-- Opening Marker --

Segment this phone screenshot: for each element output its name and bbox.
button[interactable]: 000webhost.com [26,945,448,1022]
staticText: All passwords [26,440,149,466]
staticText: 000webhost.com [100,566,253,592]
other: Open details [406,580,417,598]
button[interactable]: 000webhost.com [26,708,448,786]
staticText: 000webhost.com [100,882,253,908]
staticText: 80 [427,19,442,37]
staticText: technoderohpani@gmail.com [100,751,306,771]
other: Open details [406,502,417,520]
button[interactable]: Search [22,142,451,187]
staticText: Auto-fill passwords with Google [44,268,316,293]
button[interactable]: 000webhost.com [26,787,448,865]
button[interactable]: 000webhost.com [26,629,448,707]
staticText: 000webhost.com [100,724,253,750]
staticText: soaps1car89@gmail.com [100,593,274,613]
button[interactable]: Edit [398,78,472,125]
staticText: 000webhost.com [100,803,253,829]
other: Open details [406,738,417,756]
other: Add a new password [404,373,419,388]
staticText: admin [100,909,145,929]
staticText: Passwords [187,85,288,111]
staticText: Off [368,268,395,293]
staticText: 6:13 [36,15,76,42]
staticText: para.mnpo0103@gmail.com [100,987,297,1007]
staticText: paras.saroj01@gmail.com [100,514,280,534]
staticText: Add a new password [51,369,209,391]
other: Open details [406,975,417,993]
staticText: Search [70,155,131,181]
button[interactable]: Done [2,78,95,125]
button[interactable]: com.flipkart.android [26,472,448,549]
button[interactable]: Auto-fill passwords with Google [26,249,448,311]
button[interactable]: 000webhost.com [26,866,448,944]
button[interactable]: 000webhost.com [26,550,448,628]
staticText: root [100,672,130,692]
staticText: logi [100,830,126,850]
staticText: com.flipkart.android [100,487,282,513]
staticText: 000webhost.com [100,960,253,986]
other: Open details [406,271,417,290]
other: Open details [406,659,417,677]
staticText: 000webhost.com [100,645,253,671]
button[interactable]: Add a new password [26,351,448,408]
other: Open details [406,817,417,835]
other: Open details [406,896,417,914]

-- Closing Marker --

What to produce ->
Extract each line holding the word "details" from the records.

Your response ->
other: Open details [406,580,417,598]
other: Open details [406,502,417,520]
other: Open details [406,738,417,756]
other: Open details [406,975,417,993]
other: Open details [406,271,417,290]
other: Open details [406,659,417,677]
other: Open details [406,817,417,835]
other: Open details [406,896,417,914]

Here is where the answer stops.